As part of concerted campaign to discover new treatments in collaboration with Drugs for Neglected Diseases initiative (DNDi), we embarked on a high-throughput screening (HTS) program to search for potential natural compounds against HAT from Malaysian flora. A total of 300 methanolic crude extracts of plant samples from reserved forests of Peninsula Malaysia including S. spectabilis were screened for their potential inhibitory effect on the growth of T. b. rhodesiense STIB 900 by whole cell viability based HTS. We discovered that the methanol extract of S. spectabilis leaves exhibited anti-trypanosomal activity towards T. b. rhodesiense with an IC₅₀ value of 1.54 ± 0.28 μg/mL. According to the DNDi screening protocol, anti-trypanosomal activity of plant extracts is scored into three categories: active (IC₅₀ < 1.56 μg/mL), moderately active (1.56 μg/mL < IC₅₀ < 12.5 μg/mL), and inactive (IC₅₀ > 12.5 μg/mL).
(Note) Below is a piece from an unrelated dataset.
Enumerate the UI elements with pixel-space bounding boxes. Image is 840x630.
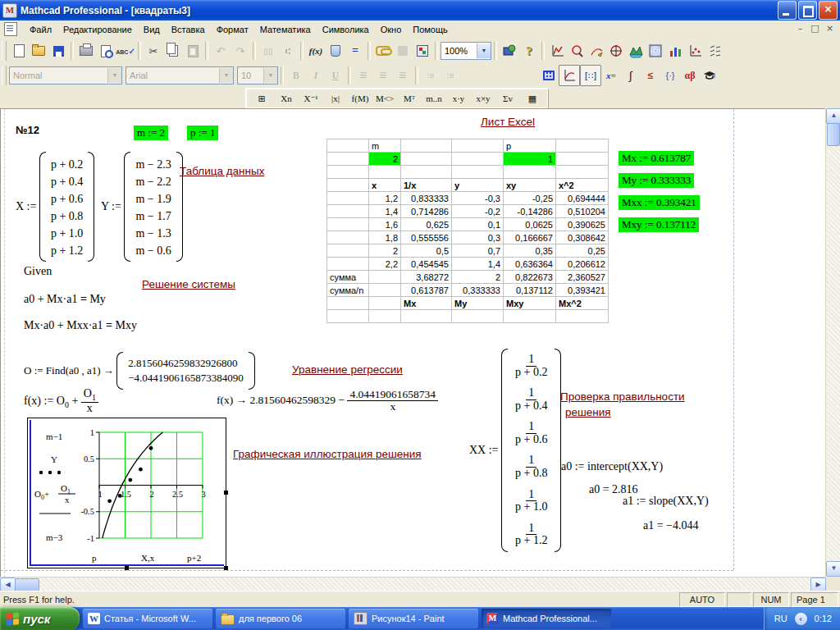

Pure compounds are considered active with an IC₅₀ < 0.5 μg/mL, IC₅₀ in between 0.5 and 5 μg/mL is designated as moderately active, and IC₅₀ > 5 μg/mL is classified as inactive (Ioset et al., 2009). Although Senna genus is well known for its anti-microbial activities, to the best of our knowledge, this is the first report to show that S. spectabilis possessed anti-trypanosomal property, particularly on T. b. rhodesiense. Herein, we present the bioassay-guided isolation of active compounds from the leaves of S. spectabilis that inhibit the growth of T. b. rhodesiense. Two known piperidine alkaloids namely, (+)-spectaline (1) and its isomer iso-6-spectaline (2) were isolated from the leaves of S. spectabilis with the greatest IC₅₀ values of 0.41 ± 0.01 μM and 0.71 ± 0.01 μM, respectively. Compound 1 and 2 showed no toxic effect on L6 cells with associated selectivity index of 134.92 and 123.74, respectively. In view of their selectively active anti-trypanosomal activity, we also investigated the cellular and ultrastructural aspects of these compounds on T. b. rhodesiense bloodstream form.
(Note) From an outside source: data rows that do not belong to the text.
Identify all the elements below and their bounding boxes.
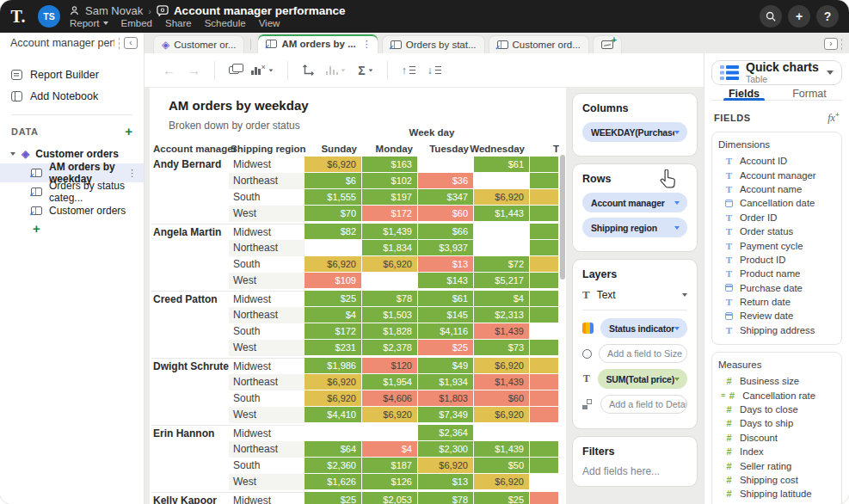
pivot-cell[interactable] — [530, 224, 559, 240]
pivot-cell[interactable]: $61 — [418, 291, 474, 307]
field-item[interactable]: Cancellation date — [718, 196, 835, 210]
pivot-cell[interactable] — [530, 291, 559, 307]
field-item[interactable]: TPayment cycle — [718, 238, 835, 252]
pivot-cell[interactable]: $13 — [418, 256, 474, 273]
chevron-down-icon[interactable] — [674, 327, 680, 330]
tab-menu-icon[interactable]: ⋮ — [360, 39, 373, 50]
tab-fields[interactable]: Fields — [711, 88, 777, 100]
pivot-cell[interactable]: $120 — [362, 358, 418, 374]
field-item[interactable]: =#Cancellation rate — [718, 388, 835, 402]
field-item[interactable]: #Shipping latitude — [718, 487, 835, 501]
add-data-button[interactable]: + — [125, 126, 132, 137]
pivot-cell[interactable]: $2,313 — [474, 307, 530, 323]
filters-drop-zone[interactable]: Add fields here... — [582, 465, 687, 477]
pivot-cell[interactable]: $172 — [305, 323, 362, 340]
tree-item-2[interactable]: Orders by status categ... — [0, 182, 144, 201]
field-item[interactable]: Review date — [718, 309, 835, 323]
pivot-cell[interactable]: $1,439 — [474, 323, 530, 340]
field-item[interactable]: #Business size — [718, 374, 835, 388]
pivot-cell[interactable]: $25 — [418, 340, 474, 356]
pivot-cell[interactable] — [530, 340, 559, 356]
pivot-cell[interactable]: $145 — [418, 307, 474, 323]
pivot-cell[interactable]: $73 — [474, 340, 530, 356]
pivot-cell[interactable]: $4,606 — [362, 390, 418, 407]
pivot-cell[interactable] — [530, 425, 559, 441]
pivot-cell[interactable]: $143 — [418, 273, 474, 289]
pivot-cell[interactable] — [530, 458, 559, 474]
pivot-cell[interactable]: $1,986 — [305, 358, 362, 374]
menu-item-share[interactable]: Share — [165, 18, 192, 28]
pivot-cell[interactable]: $6,920 — [474, 189, 530, 206]
tab-3[interactable]: Orders by stat... — [382, 35, 485, 53]
field-item[interactable]: Purchase date — [718, 281, 835, 295]
pivot-cell[interactable]: $6,920 — [362, 407, 418, 423]
pivot-cell[interactable] — [362, 425, 418, 441]
pivot-cell[interactable]: $61 — [474, 157, 530, 173]
field-pill[interactable]: WEEKDAY(Purchase date) — [582, 122, 687, 142]
pivot-cell[interactable]: $4 — [362, 441, 418, 458]
pivot-cell[interactable]: $102 — [362, 173, 418, 189]
field-item[interactable]: #Days to ship — [718, 416, 835, 430]
pivot-cell[interactable]: $163 — [362, 157, 418, 173]
pivot-cell[interactable]: $70 — [305, 206, 362, 222]
pivot-cell[interactable]: $13 — [418, 474, 474, 490]
layer-type-select[interactable]: T Text — [582, 288, 687, 310]
chart-title[interactable]: AM orders by weekday — [169, 98, 566, 113]
pivot-cell[interactable]: $347 — [418, 189, 474, 206]
pivot-cell[interactable]: $6,920 — [474, 358, 530, 374]
field-item[interactable]: #Seller rating — [718, 458, 835, 472]
pivot-cell[interactable]: $2,378 — [362, 340, 418, 356]
pivot-cell[interactable]: $66 — [418, 224, 474, 240]
pivot-cell[interactable]: $6,920 — [474, 474, 530, 490]
pivot-cell[interactable]: $82 — [305, 224, 362, 240]
pivot-cell[interactable]: $3,937 — [418, 240, 474, 256]
swap-axes-button[interactable] — [296, 59, 320, 82]
pivot-cell[interactable] — [530, 374, 559, 390]
pivot-cell[interactable]: $187 — [362, 458, 418, 474]
chevron-down-icon[interactable] — [674, 378, 680, 381]
pivot-cell[interactable]: $1,439 — [474, 441, 530, 458]
field-item[interactable]: TAccount name — [718, 182, 835, 196]
pivot-cell[interactable]: $1,443 — [474, 206, 530, 222]
tab-1[interactable]: ◈Customer or... — [153, 35, 244, 53]
tab-2[interactable]: AM orders by ...⋮ — [257, 34, 378, 53]
pivot-cell[interactable]: $6,920 — [418, 458, 474, 474]
pivot-cell[interactable]: $1,503 — [362, 307, 418, 323]
pivot-cell[interactable]: $172 — [362, 206, 418, 222]
duplicate-chart-button[interactable] — [223, 59, 245, 82]
histogram-button[interactable] — [320, 59, 353, 82]
sort-descending-button[interactable]: ↓ — [421, 59, 447, 82]
pivot-cell[interactable]: $4 — [474, 291, 530, 307]
pivot-cell[interactable]: $6,920 — [305, 157, 362, 173]
pivot-cell[interactable]: $49 — [418, 358, 474, 374]
pivot-cell[interactable] — [530, 173, 559, 189]
pivot-cell[interactable]: $126 — [362, 474, 418, 490]
add-calculated-field-button[interactable]: fx+ — [827, 110, 840, 125]
field-pill[interactable]: Status indicator — [600, 318, 687, 338]
pivot-cell[interactable]: $4,410 — [305, 407, 362, 423]
pivot-cell[interactable] — [530, 323, 559, 340]
pivot-cell[interactable]: $2,360 — [305, 458, 362, 474]
pivot-cell[interactable] — [474, 224, 530, 240]
pivot-cell[interactable]: $36 — [418, 173, 474, 189]
vertical-scrollbar[interactable] — [560, 155, 565, 280]
help-button[interactable]: ? — [816, 5, 839, 28]
pivot-cell[interactable] — [530, 157, 559, 173]
field-drop-input[interactable]: Add a field to Size — [599, 344, 687, 363]
pivot-cell[interactable]: $1,828 — [362, 323, 418, 340]
pivot-cell[interactable] — [530, 206, 559, 222]
pivot-cell[interactable] — [305, 425, 362, 441]
chevron-down-icon[interactable] — [674, 226, 680, 230]
field-item[interactable]: TShipping address — [718, 323, 835, 337]
pivot-cell[interactable] — [418, 157, 474, 173]
field-item[interactable]: TOrder status — [718, 224, 835, 238]
pivot-cell[interactable] — [474, 173, 530, 189]
pivot-cell[interactable]: $6,920 — [474, 407, 530, 423]
menu-item-report[interactable]: Report — [70, 18, 108, 28]
pivot-cell[interactable] — [474, 425, 530, 441]
breadcrumb-user[interactable]: Sam Novak — [85, 4, 143, 17]
menu-item-schedule[interactable]: Schedule — [205, 18, 246, 28]
tab-4[interactable]: Customer ord... — [489, 35, 589, 53]
field-item[interactable]: TOrder ID — [718, 211, 835, 224]
pivot-cell[interactable]: $2,053 — [362, 492, 418, 504]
Senna spectabilis (Fabaceae) is a wooden flowering plant native to Central and South America. It has also been found to be naturalized in Africa and Asia and widely cultivated as ornamental plants. Traditionally, S. spectabilis is used as anti-inflammatory, analgesic, laxative, purgative, anti-microbial, and anti-ulcerogenic agents in Brazilian folk medicine (Viegas et al., 2004, Silva et al., 2009, Silva et al., 2011). In Africa, S. spectabilis is traditionally used to treat constipation, insomnia, anxiety, epilepsy, malaria, dysentery, and cephalalgia (Bum et al., 2010). In Asia, particularly in Ayurvedic and Thai medicines, the leaves of S. spectabilis are commonly used for the treatment of fever, headaches and various skin infections such as ringworm, eczema and scabies (Singh et al., 2013). The seed of S. spectabilis is also reported as aperients, anti-asthma and diuretic agents, or to improve visual activity in Traditional Chinese Medicine (Singh et al., 2013). In addition, a previous study showed that the flower extract of S. spectabilis exhibited anti-leishmanial properties against Leishmania major. Its dichloromethane and n-butanol fractions together with a mixture of (−)-cassine/(−)-spectaline (∼7:3) were found to possess inhibitory activity against the parasite L. major promastigotes with IC₅₀ values of 0.6, 1.6 and 24.9 μg/mL, respectively (de Albuquerque Melo et al., 2014).